-- Exercise input follows --

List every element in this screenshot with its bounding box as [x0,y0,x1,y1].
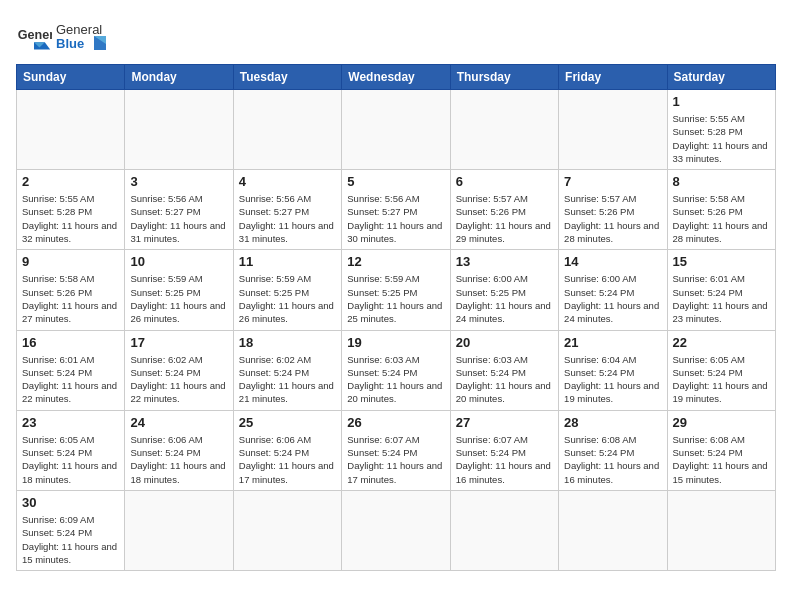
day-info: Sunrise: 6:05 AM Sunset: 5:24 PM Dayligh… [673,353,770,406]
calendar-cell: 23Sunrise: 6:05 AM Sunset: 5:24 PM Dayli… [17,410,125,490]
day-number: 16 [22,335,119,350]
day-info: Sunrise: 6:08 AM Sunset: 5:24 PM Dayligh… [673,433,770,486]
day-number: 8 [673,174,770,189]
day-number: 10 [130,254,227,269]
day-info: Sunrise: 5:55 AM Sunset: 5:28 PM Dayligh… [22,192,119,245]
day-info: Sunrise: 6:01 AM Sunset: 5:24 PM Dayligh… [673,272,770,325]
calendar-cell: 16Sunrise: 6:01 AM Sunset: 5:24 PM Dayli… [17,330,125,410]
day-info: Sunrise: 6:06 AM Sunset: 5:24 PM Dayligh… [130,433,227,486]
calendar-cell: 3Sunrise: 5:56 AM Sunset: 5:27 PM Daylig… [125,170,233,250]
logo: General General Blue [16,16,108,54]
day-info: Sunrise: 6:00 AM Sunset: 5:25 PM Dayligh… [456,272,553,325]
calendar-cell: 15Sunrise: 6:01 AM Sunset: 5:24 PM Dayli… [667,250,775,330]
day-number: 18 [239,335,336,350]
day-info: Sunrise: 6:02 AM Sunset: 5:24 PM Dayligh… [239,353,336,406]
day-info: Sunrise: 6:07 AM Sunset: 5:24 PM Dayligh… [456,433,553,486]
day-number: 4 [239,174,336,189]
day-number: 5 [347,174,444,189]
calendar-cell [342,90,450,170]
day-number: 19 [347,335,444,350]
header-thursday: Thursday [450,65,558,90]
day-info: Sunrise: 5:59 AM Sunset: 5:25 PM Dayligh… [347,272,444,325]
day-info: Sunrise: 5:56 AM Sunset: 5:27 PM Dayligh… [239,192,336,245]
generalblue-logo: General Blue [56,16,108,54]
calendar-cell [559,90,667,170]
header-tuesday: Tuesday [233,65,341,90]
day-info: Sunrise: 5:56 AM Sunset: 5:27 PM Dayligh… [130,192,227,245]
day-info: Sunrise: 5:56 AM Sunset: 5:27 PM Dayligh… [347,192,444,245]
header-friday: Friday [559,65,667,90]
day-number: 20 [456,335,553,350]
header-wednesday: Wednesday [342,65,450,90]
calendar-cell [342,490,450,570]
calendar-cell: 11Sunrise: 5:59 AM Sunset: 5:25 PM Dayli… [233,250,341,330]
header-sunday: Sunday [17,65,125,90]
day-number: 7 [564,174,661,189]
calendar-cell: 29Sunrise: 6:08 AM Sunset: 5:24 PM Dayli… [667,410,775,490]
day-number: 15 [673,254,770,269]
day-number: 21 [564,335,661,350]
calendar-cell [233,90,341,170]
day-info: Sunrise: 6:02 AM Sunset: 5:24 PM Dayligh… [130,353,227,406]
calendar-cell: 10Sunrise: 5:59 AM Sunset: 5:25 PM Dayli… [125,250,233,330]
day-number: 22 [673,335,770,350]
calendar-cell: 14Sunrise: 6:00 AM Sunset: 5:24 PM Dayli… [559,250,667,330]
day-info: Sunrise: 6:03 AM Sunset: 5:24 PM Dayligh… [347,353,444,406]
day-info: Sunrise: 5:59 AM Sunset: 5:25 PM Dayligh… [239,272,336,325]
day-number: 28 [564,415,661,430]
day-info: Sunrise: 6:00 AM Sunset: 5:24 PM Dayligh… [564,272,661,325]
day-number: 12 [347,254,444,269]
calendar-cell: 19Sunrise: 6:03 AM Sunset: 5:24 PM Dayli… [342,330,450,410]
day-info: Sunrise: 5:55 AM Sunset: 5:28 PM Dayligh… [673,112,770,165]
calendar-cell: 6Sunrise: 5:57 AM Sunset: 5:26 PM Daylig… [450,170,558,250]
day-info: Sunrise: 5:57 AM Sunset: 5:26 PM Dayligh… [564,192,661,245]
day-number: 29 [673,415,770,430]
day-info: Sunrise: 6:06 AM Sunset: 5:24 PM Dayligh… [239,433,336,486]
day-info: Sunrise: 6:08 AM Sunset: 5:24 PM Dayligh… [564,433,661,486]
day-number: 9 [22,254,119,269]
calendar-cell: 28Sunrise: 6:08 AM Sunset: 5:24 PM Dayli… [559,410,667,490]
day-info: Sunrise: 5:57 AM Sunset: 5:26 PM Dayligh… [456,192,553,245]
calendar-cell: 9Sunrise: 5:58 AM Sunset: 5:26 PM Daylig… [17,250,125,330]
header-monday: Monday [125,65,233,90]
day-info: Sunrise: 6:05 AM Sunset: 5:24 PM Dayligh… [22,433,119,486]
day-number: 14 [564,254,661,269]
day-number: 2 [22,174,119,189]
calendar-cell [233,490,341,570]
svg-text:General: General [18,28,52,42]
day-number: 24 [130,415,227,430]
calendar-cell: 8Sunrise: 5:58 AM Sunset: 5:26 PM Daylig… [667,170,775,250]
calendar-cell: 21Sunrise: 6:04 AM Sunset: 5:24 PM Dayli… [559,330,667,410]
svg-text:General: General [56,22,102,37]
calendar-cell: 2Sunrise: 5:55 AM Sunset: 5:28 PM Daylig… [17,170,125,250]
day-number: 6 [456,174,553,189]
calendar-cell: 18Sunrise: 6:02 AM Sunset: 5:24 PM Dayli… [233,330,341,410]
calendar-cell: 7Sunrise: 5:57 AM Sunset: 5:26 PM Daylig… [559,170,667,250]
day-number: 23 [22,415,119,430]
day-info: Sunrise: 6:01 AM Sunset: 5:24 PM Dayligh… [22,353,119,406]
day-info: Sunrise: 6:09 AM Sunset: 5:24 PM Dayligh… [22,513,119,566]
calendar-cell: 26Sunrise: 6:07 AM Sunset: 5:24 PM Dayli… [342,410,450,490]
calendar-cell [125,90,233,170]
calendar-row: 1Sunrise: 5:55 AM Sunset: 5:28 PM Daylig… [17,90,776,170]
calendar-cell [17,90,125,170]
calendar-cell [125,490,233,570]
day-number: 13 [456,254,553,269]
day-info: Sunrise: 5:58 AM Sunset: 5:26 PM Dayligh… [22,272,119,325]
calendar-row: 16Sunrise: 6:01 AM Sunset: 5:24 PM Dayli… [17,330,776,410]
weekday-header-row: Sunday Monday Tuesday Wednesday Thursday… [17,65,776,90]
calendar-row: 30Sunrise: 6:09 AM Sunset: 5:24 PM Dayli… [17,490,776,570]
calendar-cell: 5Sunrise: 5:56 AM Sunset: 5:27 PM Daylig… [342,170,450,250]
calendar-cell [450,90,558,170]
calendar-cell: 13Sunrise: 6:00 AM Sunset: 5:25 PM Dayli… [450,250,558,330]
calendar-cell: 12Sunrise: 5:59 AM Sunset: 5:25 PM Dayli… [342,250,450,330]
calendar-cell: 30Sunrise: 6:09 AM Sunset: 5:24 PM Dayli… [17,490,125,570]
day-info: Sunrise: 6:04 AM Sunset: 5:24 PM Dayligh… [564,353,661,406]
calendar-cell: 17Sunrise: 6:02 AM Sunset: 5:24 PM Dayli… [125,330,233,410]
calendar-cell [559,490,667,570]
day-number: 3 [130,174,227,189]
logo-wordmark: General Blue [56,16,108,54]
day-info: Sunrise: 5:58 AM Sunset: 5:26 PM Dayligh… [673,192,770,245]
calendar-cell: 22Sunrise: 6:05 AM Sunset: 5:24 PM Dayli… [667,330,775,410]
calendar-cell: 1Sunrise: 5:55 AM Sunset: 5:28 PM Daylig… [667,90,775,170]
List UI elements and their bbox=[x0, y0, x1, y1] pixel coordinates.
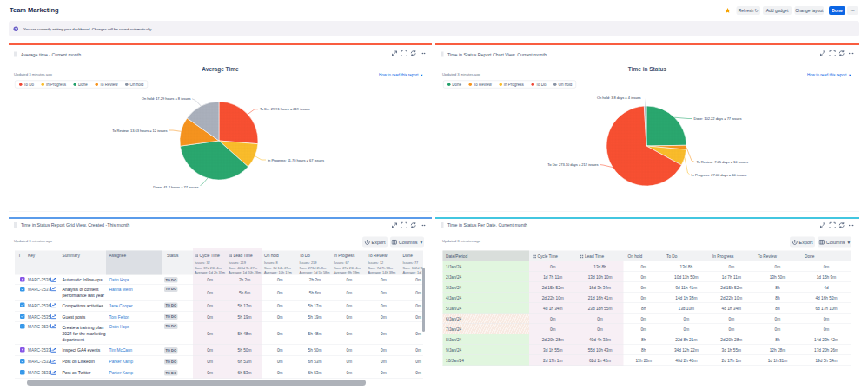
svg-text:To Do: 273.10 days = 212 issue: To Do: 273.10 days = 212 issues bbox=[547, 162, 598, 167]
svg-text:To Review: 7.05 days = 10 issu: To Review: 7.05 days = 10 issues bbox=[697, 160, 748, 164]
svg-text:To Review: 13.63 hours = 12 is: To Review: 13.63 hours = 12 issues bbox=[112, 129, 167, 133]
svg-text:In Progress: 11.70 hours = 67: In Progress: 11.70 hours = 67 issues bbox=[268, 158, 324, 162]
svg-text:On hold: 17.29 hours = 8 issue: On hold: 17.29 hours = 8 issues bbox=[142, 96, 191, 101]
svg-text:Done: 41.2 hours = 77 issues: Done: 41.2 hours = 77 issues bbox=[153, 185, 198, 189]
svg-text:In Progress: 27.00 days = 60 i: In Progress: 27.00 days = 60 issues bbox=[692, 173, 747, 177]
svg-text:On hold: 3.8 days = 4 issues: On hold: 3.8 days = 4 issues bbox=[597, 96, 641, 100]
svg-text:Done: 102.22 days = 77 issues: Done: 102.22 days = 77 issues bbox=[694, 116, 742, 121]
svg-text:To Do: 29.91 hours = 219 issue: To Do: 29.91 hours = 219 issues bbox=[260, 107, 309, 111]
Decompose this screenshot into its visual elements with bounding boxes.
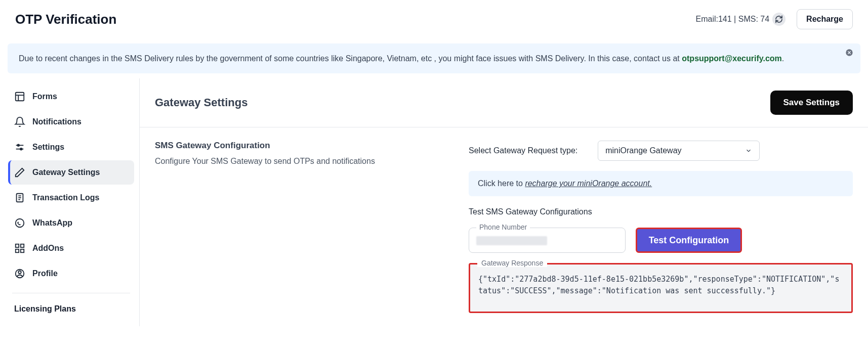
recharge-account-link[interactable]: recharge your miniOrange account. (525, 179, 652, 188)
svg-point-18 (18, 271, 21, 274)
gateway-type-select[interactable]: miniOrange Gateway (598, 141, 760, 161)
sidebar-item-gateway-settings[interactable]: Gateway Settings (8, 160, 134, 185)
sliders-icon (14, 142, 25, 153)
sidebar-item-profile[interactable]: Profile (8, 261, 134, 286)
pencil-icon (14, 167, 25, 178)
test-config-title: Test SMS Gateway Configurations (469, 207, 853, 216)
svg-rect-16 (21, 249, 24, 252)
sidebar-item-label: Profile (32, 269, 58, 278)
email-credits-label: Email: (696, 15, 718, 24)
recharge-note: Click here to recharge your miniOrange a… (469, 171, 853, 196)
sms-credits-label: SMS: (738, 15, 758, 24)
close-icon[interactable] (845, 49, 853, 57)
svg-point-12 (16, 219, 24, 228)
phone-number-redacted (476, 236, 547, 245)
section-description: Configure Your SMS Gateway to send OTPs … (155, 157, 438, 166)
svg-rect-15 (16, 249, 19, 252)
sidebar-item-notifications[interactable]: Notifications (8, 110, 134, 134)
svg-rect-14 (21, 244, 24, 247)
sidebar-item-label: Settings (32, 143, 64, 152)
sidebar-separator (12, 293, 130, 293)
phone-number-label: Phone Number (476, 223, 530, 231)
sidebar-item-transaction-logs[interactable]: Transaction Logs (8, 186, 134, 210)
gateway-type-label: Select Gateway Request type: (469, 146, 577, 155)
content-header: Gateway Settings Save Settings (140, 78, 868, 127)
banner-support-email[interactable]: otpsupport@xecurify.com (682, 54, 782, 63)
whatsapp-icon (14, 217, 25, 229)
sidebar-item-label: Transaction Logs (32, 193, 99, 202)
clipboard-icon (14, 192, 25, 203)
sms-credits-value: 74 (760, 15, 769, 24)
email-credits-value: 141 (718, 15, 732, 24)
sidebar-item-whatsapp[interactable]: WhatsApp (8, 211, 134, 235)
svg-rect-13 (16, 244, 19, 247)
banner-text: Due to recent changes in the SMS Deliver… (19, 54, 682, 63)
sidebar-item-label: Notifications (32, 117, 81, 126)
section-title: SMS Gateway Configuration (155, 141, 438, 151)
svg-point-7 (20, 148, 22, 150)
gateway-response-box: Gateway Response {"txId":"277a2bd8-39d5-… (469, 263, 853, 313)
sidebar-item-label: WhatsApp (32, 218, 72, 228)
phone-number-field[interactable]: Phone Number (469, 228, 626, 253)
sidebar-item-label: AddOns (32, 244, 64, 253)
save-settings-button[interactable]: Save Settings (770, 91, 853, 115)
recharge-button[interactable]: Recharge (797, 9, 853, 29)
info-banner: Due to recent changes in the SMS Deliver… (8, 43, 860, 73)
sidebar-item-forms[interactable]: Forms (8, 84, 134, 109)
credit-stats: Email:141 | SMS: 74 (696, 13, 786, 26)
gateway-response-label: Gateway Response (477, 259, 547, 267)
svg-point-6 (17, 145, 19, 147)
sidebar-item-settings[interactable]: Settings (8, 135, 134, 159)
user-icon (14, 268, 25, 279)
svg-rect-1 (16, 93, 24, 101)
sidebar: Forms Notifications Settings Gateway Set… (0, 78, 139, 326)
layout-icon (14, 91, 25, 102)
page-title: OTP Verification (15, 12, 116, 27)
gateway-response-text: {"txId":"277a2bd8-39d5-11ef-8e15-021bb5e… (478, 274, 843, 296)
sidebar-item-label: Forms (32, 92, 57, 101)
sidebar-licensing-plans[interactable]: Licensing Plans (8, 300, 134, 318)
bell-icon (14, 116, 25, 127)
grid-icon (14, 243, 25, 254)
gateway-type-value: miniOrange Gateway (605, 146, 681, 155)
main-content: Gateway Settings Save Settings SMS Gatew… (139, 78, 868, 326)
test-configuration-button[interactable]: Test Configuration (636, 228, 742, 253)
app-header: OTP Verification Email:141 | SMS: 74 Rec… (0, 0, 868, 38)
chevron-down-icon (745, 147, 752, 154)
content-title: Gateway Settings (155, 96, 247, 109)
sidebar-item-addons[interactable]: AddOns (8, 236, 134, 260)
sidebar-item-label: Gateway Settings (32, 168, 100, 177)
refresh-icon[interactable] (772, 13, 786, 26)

-- Exercise input concluded --

## What the task asks
Copy out each line of the records above that includes "Test".

## Answer space
test-config-title: Test SMS Gateway Configurations (469, 207, 853, 216)
test-configuration-button[interactable]: Test Configuration (636, 228, 742, 253)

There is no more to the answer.